About this task — Look below and pull out each line with the word "فیلستان".

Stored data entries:

- - - - - - -

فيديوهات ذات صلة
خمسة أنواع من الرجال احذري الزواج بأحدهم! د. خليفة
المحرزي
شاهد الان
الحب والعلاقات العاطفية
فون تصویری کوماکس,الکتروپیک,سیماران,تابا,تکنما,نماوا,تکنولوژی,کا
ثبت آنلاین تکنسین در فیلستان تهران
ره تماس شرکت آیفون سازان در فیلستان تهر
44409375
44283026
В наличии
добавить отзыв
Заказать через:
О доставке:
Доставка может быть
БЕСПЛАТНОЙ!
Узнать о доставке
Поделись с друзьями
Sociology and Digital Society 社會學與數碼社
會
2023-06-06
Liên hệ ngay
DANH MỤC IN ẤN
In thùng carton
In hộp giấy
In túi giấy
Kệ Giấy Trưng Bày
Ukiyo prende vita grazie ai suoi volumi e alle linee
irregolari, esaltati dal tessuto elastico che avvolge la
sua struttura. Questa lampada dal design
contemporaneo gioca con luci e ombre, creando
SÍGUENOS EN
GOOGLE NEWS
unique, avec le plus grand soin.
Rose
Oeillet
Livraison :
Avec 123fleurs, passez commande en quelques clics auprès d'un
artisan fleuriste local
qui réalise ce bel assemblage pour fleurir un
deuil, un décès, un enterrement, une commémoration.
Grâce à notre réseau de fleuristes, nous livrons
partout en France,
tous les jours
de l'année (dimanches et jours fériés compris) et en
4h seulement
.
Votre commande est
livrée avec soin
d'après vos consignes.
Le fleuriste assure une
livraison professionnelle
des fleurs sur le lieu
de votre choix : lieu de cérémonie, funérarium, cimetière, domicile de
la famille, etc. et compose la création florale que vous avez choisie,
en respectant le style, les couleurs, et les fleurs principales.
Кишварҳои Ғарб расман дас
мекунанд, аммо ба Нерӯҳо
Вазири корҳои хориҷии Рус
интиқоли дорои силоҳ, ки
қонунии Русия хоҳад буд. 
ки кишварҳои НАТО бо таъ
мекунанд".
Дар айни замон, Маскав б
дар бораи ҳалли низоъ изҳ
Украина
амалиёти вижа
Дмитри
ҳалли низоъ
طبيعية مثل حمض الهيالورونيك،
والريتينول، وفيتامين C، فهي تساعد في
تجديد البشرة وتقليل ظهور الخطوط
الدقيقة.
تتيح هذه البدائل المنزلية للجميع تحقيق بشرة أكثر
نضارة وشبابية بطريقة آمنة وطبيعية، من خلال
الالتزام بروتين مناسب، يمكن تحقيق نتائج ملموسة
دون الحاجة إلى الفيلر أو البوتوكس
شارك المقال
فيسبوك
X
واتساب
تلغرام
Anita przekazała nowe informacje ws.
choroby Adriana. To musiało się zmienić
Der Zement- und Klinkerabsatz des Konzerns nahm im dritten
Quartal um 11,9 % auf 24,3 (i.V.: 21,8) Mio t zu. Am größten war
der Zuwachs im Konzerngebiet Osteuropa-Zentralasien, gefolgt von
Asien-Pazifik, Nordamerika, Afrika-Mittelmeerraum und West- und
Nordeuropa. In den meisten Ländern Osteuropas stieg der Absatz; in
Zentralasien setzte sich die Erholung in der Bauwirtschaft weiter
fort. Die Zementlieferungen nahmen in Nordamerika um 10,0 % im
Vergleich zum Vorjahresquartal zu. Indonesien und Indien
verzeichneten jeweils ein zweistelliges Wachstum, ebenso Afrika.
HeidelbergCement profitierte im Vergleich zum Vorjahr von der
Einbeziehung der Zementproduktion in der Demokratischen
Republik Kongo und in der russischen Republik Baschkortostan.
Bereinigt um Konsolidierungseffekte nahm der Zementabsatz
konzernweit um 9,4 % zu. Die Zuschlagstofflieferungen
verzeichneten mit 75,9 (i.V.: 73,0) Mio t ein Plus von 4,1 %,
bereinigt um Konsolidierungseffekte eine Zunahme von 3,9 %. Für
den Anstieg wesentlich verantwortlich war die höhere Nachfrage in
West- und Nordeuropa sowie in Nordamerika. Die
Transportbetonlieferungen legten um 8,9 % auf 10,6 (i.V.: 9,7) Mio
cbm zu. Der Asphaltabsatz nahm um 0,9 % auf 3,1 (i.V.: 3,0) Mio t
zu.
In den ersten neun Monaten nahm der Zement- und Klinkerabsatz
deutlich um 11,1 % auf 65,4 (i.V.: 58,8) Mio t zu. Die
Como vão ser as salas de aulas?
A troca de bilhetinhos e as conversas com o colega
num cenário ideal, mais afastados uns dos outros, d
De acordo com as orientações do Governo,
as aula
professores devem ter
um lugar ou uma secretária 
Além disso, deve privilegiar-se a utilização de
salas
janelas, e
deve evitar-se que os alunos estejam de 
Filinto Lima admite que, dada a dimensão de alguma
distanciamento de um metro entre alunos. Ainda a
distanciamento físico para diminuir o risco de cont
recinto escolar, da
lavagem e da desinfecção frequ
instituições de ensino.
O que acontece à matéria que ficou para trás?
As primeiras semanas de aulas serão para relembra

- - - - - - -

Result below —
ثبت آنلاین تکنسین در فیلستان تهران
ره تماس شرکت آیفون سازان در فیلستان تهر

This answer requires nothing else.